== PROVIDED DATA ==
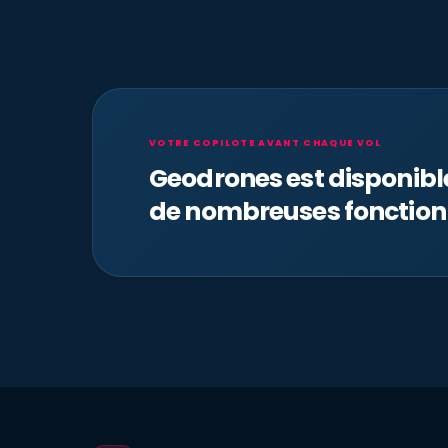
VOTRE COPILOTE AVANT CHAQUE VOL
Geodrones est disponib
de nombreuses fonction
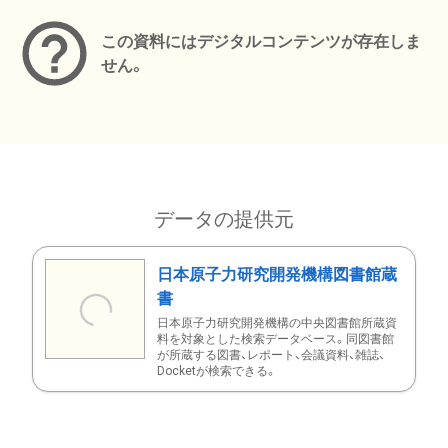
この資料にはデジタルコンテンツが存在しま
せん。
データの提供元
日本原子力研究開発機構図書館蔵
書
日本原子力研究開発機構の中央図書館所蔵資
料を対象とした検索データベース。同図書館
が所蔵する図書、レポート、会議資料、雑誌、
Docketが検索できる。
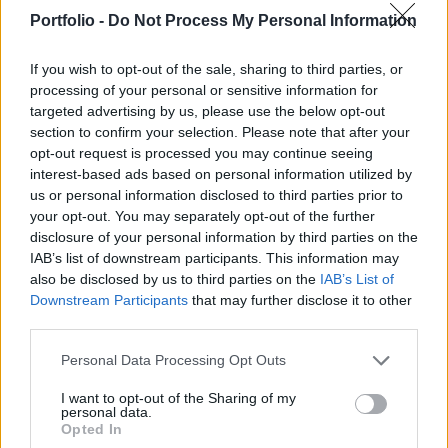
miniszterelnök a Vállalkozók és Munkáltatók
Portfolio -
Do Not Process My Personal Information
Országos Szövetsége (VOSZ) rendezvényén
pénteken Budapesten - tudósított az MTI.
If you wish to opt-out of the sale, sharing to third parties, or
processing of your personal or sensitive information for
Orbán Viktor a magyar vállalkozók napja alkalmából tartott
targeted advertising by us, please use the below opt-out
ünnepségen kifejtette, az, hogy 2023-at így kivédték, 2024-
section to confirm your selection. Please note that after your
ben jól láthatóan visszatér a növekedés és közben
opt-out request is processed you may continue seeing
interest-based ads based on personal information utilized by
"egyetlen penny" európai uniós támogatás sem érkezett
us or personal information disclosed to third parties prior to
Magyarországra, jól mutatja: lehet úgy szervezni a
your opt-out. You may separately opt-out of the further
gazdasági életet, hogy csak saját erőforrásokra vagy piaci
disclosure of your personal information by third parties on the
alapon bevont erőforrásokra építik...
IAB’s list of downstream participants. This information may
also be disclosed by us to third parties on the
IAB’s List of
Downstream Participants
that may further disclose it to other
KEDVES OLVASÓNK!
third parties.
A keresett cikk a portfolio.hu hírarchívumához
Personal Data Processing Opt Outs
tartozik, melynek olvasása előfizetéses
regisztrációhoz kötött.
I want to opt-out of the Sharing of my
personal data.
Opted In
Az előfizetés a következőket tartalmazza:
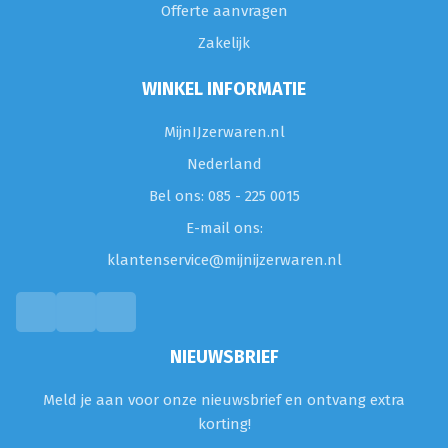
Offerte aanvragen
Zakelijk
WINKEL INFORMATIE
MijnIJzerwaren.nl
Nederland
Bel ons: 085 - 225 0015
E-mail ons:
klantenservice@mijnijzerwaren.nl
NIEUWSBRIEF
Meld je aan voor onze nieuwsbrief en ontvang extra
korting!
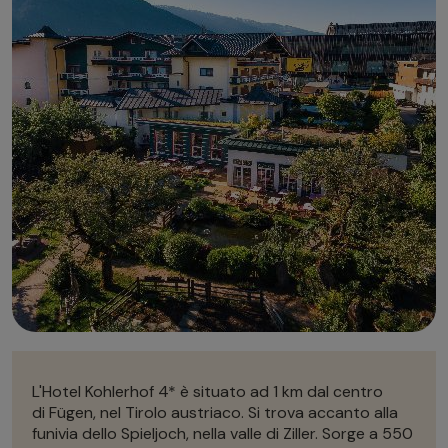
Autonoleggio
Autonoleggio
Parcheggio
Parcheggio
L'Hotel Kohlerhof 4* è situato ad 1 km dal centro
di Fügen, nel Tirolo austriaco. Si trova accanto alla
funivia dello Spieljoch, nella valle di Ziller. Sorge a 550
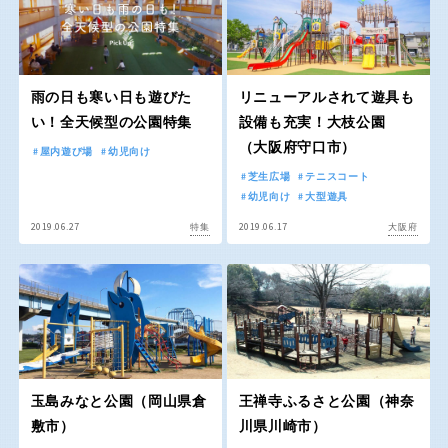
スケートパーク
石川
福井
雨の日も寒い日も遊びた
リニューアルされて遊具も
地域で探す
山梨
長野
い！全天候型の公園特集
設備も充実！大枝公園
（大阪府守口市）
屋内遊び場
幼児向け
芝生広場
テニスコート
岐阜
静岡
幼児向け
大型遊具
2019.06.27
2019.06.17
特集
大阪府
愛知
近畿
三重
滋賀
玉島みなと公園（岡山県倉
王禅寺ふるさと公園（神奈
敷市）
川県川崎市）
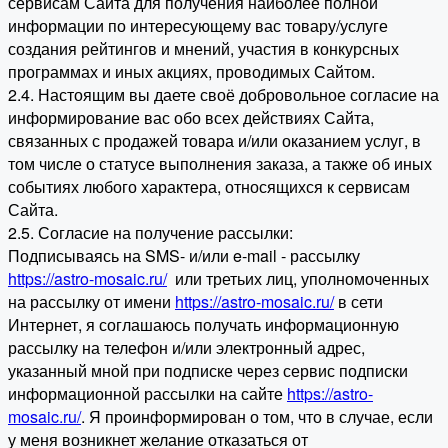
сервисам Сайта для получения наиболее полной
информации по интересующему вас товару/услуге
создания рейтингов и мнений, участия в конкурсных
программах и иных акциях, проводимых Сайтом.
2.4. Настоящим вы даете своё добровольное согласие на
информирование вас обо всех действиях Сайта,
связанных с продажей товара и/или оказанием услуг, в
том числе о статусе выполнения заказа, а также об иных
событиях любого характера, относящихся к сервисам
Сайта.
2.5. Согласие на получение рассылки:
Подписываясь на SMS- и/или e-mail - рассылку
https://astro-mosaic.ru/
или третьих лиц, уполномоченных
на рассылку от имени
https://astro-mosaic.ru/
в сети
Интернет, я соглашаюсь получать информационную
рассылку на телефон и/или электронный адрес,
указанный мной при подписке через сервис подписки
информационной рассылки на сайте
https://astro-
mosaic.ru/
. Я проинформирован о том, что в случае, если
у меня возникнет желание отказаться от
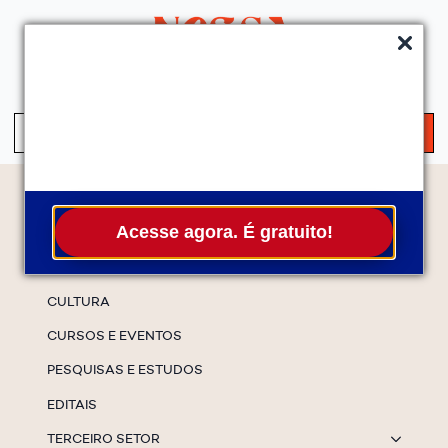
QUEM SOMOS
SERVIÇOS
FALE CONOSCO
ASSINE A NEWS
S
fo
Temas
Acesse agora. É gratuito!
ESPECIAIS
CULTURA
CURSOS E EVENTOS
PESQUISAS E ESTUDOS
EDITAIS
TERCEIRO SETOR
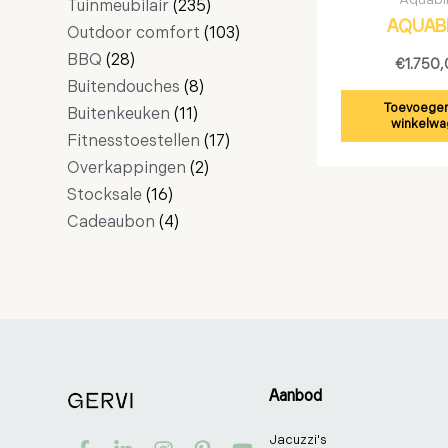
Tuinmeubilair
235
AQUAB
Outdoor comfort
103
BBQ
28
€
1.750
Buitendouches
8
Toevoegen
Buitenkeuken
11
winkelwa
Fitnesstoestellen
17
Overkappingen
2
Stocksale
16
Cadeaubon
4
Aanbod
F
T
L
I
P
Y
Jacuzzi's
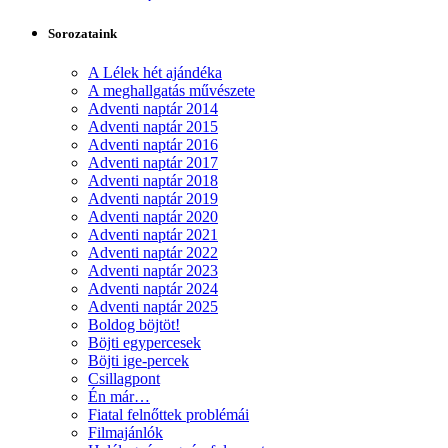
Sorozataink
A Lélek hét ajándéka
A meghallgatás művészete
Adventi naptár 2014
Adventi naptár 2015
Adventi naptár 2016
Adventi naptár 2017
Adventi naptár 2018
Adventi naptár 2019
Adventi naptár 2020
Adventi naptár 2021
Adventi naptár 2022
Adventi naptár 2023
Adventi naptár 2024
Adventi naptár 2025
Boldog böjtöt!
Böjti egypercesek
Böjti ige-percek
Csillagpont
Én már…
Fiatal felnőttek problémái
Filmajánlók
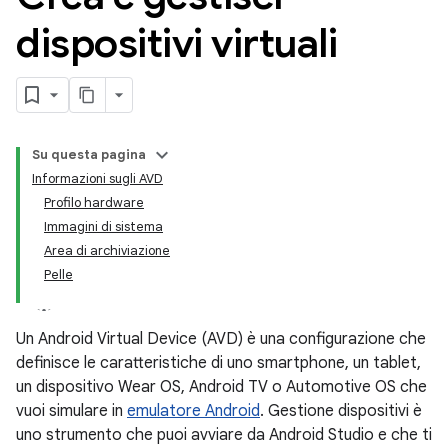
dispositivi virtuali
Su questa pagina
Informazioni sugli AVD
Profilo hardware
Immagini di sistema
Area di archiviazione
Pelle
Un Android Virtual Device (AVD) è una configurazione che
definisce le caratteristiche di uno smartphone, un tablet,
un dispositivo Wear OS, Android TV o Automotive OS che
vuoi simulare in
emulatore Android
. Gestione dispositivi è
uno strumento che puoi avviare da Android Studio e che ti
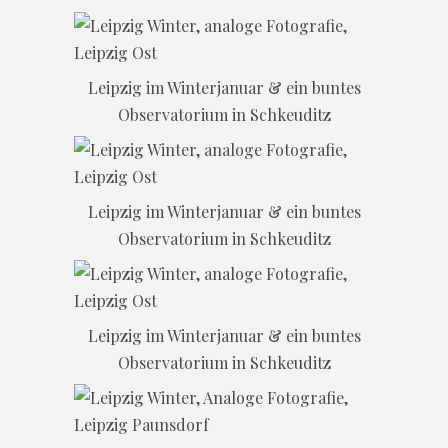
Leipzig im Winterjanuar & ein buntes
Observatorium in Schkeuditz
Leipzig im Winterjanuar & ein buntes
Observatorium in Schkeuditz
Leipzig im Winterjanuar & ein buntes
Observatorium in Schkeuditz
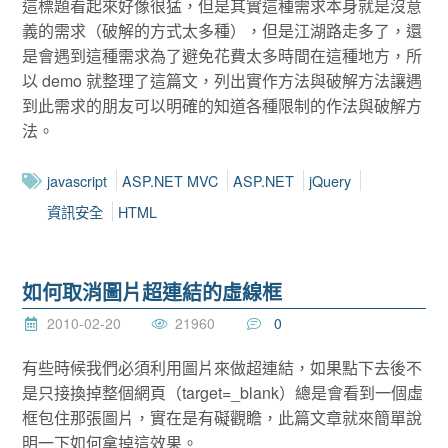
這標題看起來好像很猛，但是其實這種需求本身就是沒意
義的需求（破解的方式太多種），但是江湖路走多了，還
是會遇到這種需求為了避免花費太多時間在這種地方，所
以 demo 就整理了這篇文，列出實作方法與破解方法讓遇
到此需求的朋友可以明確的知道各種限制的作法與破解方
法。
javascript
ASP.NET MVC
ASP.NET
jQuery
資訊安全
HTML
如何取消圖片超連結的虛線框
2010-02-20
21960
0
有些時候我們必須利用圖片來做超連結，如果點下去後不
是只接換掉整個網頁（target=_blank）總是會看到一個虛
框包住那張圖片，實在是有礙觀瞻，此篇文章就來簡單說
明一下如何拿掉這效果。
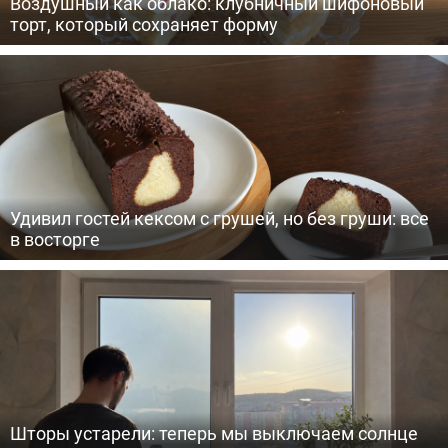
Воздушный как облако: клубничный шифоновый
торт, который сохраняет форму
Удивил гостей кексом с грушей, но без груши: все
в восторге
Шторы устарели: теперь мы выключаем солнце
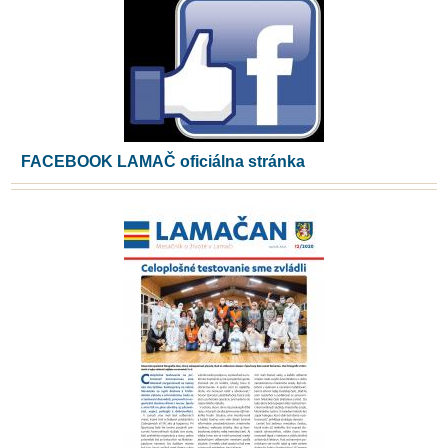
FACEBOOK LAMAČ oficiálna stránka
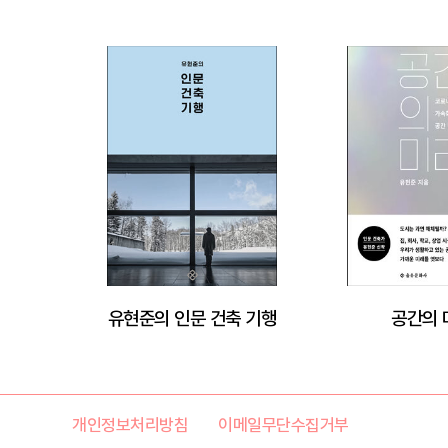
유현준의 인문 건축 기행
공간의 
개인정보처리방침
이메일무단수집거부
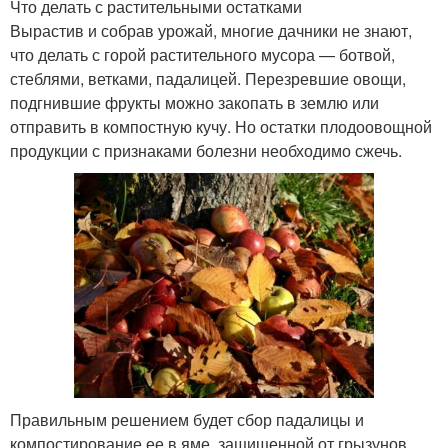
Что делать с растительными остатками
Вырастив и собрав урожай, многие дачники не знают,
что делать с горой растительного мусора — ботвой,
стеблями, ветками, падалицей. Перезревшие овощи,
подгнившие фрукты можно закопать в землю или
отправить в компостную кучу. Но остатки плодоовощной
продукции с признаками болезни необходимо сжечь.
Правильным решением будет сбор падалицы и
компостирование ее в яме, защищенной от грызунов,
===
__ASSIGNED TASK__
Look through the entries for lines containing the word "сервисам" and return each one.

__REPLY TO THE TASK__
сервисам Сайта для получения наиболее полной
событиях любого характера, относящихся к сервисам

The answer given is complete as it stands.